Darkseid's ambitions eventually -- and frequently -- brought him into conflict with the super-heroes of Earth. The eventual absence of a specific New Gods or Fourth World title didn't slow down the Lord of Apokolips one bit. He'd turn up in Justice League, Superman, even put in a considerable appearance in Legion of Super-Heroes. He was one of two main villains, along with Dark Phoenix, in the epic DC/Marvel crossover between the X-Men and the Teen Titans. He even managed to find his way into the Super Friends animated series, and one of his earliest action figures was part of the Super Powers line from Kenner. Of course, he turned up in more modern animation, first in the Superman animated series, and later in the Justice League series.
It's disgustingly ironic that just as DC decides to scrap the concept and rework it to the point of unrecognizability, that a whole mess of action figures are coming out based on the original concept. And not just from Mattel. DC Direct is producing a series of Kirby-inspired figures. Meanwhile, Orion was part of the initial assortment of DC Universe Classics from Mattel, he'll be joining Lightray in a two-pack, and now we have this six-pack of Justice League Unlimited figures, a Target exclusive (as the entire Justice League line has become), entitled "ATTACK FROM APOKOLIPS".
I don't pretend to be an expert on the Fourth World characters. I never followed the original title. What I know of them I know from their other adventures in titles and concepts that I have followed. That having been said, along with the fact that this review has no less than SIX action figures to review, and I'd just as soon not have it run to the length of a college thesis, means that character backgrounds are going to be a little shorter than usual this time. With that, let's proceed:
SUPERMAN -- What's he doing in this set? Well, Superman had a couple of very nasty run-ins with Darkseid over the course of his own animated series, well before the days of Justice League. In fact, at one point, Darkseid even managed to brainwash the Man of Steel and turned him against the people of Earth. That particular bit of devastation caused a lot of grief for the Caped Kryptonian, as it took some time for him to win back the trust of the people of his adopted planet.
That he holds a grudge against Darkseid for that particular stunt would be considerable understatement. The first time Darkseid turned up in the Justice League animated series, which as far as official continuity is concerned, took place after the brainwashing episode, Superman went on a highly uncharacteristic rampage in pursuit of the Lord of Apokolips, and was barely restrained by other heroes. Bottom line -- Superman doesn't like Darkseid, doesn't trust Darkseid, and if there's one being in the universe that I think Superman would be prepared to kill, despite his oath against doing so, it's probably Darkseid.

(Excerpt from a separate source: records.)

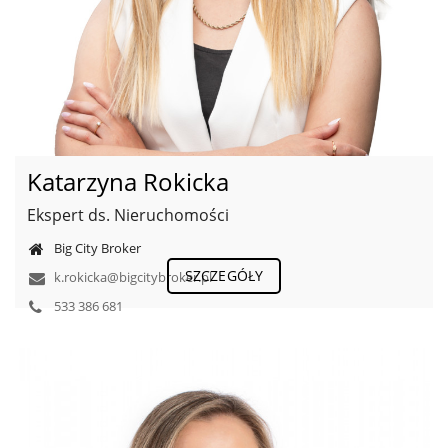
Katarzyna Rokicka
Ekspert ds. Nieruchomości
Big City Broker
SZCZEGÓŁY
k.rokicka@bigcitybroker.pl
533 386 681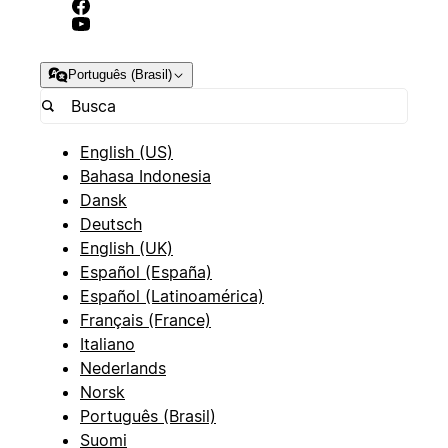
Português (Brasil)
English (US)
Bahasa Indonesia
Dansk
Deutsch
English (UK)
Español (España)
Español (Latinoamérica)
Français (France)
Italiano
Nederlands
Norsk
Português (Brasil)
Suomi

Need it be said, that anytime there's an "Attack from Apokolips", you can bet that Superman is going to be front and center to put a stop to it.

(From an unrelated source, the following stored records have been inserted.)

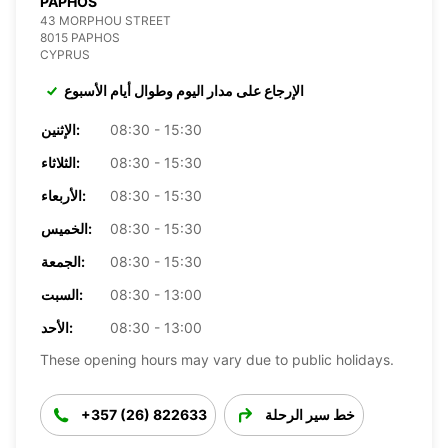
PAPHOS
43 MORPHOU STREET
8015 PAPHOS
CYPRUS
الإرجاع على مدار اليوم وطوال أيام الأسبوع
08:30 - 15:30
الإثنين:
08:30 - 15:30
الثلاثاء:
08:30 - 15:30
الأربعاء:
08:30 - 15:30
الخميس:
08:30 - 15:30
الجمعة:
08:30 - 13:00
السبت:
08:30 - 13:00
الأحد:
These opening hours may vary due to public holidays.
خط سير الرحلة
+357 (26) 822633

I'm sure I don't need to go into Superman's history here. The Man of Steel is one of the best known pop culture icons of all time. The figure of him in this set is a very capable one. Its original manufacture date is listed as 2003, which puts it right in the time period of the first offerings of the Justice League line.
Superman is fairly limited in his articulation. Although later versions of the most major characters in the Justice League series, which certainly includes Superman, were given greater articulation, this is one of the earlier figures. Not a big deal. It's still a cool figure. Superman is poseable at the head, arms, and legs. The cape is made from a lightweight and very flexible plastic. It's been commented online that the capes for the DC figures that Mattel is producing seem to be becoming lighter in weight, and more flexible. If true, and I am inclined to agree with the assessment, then this is a good thing. There's been more than a few figures that have been downright back-heavy as a result of too much cape, and tend to topple over backwards when you try to stand them up.

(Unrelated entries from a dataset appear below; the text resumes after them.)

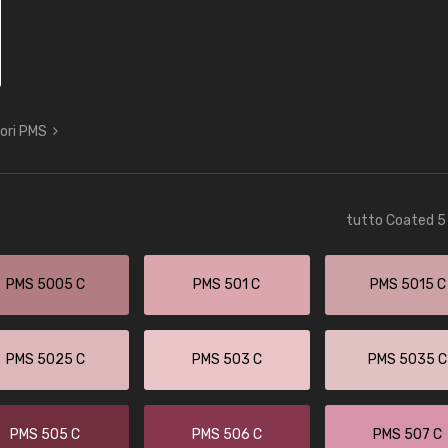
lori PMS
tutto Coated 5 
PMS 5005 C
PMS 501 C
PMS 5015 C
PMS 5025 C
PMS 503 C
PMS 5035 C
PMS 505 C
PMS 506 C
PMS 507 C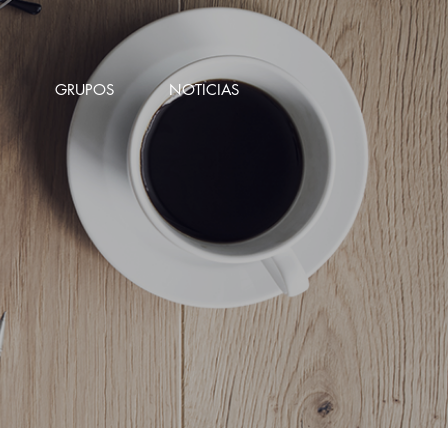
GRUPOS
NOTICIAS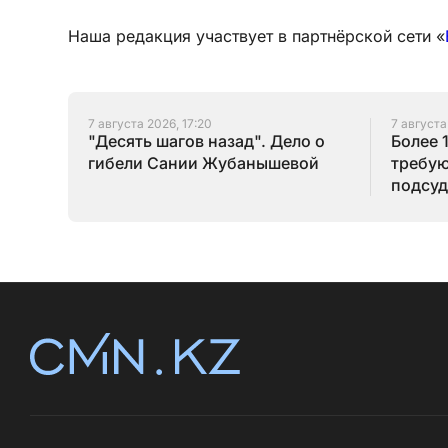
Наша редакция участвует в партнёрской сети «
7 августа 2026, 17:20
7 августа
"Десять шагов назад". Дело о
Более 
гибели Сании Жубанышевой
требую
подсуд
Серик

Unlike many of the figures in the Justice League line, which share common body molds, Superman is a distinct figure unto himself. Things like the chest symbol and boot details are not just painted onto the figure, they're sculpted into it. And Mattel has done a really nice job with Superman. The blue of his uniform might be a little darker than usual, but not disagreeably so.
One thing, speaking of colors -- his skin tone is a little paler than some other recent additions. This, as far as I'm concerned, is also a positive point. I've seen a few Superman figures in this line from time to time that looked like they had a bit of sunburn. You'd think Superman would be immune to that sort of thing...
Overall, this is a very decent Superman figure.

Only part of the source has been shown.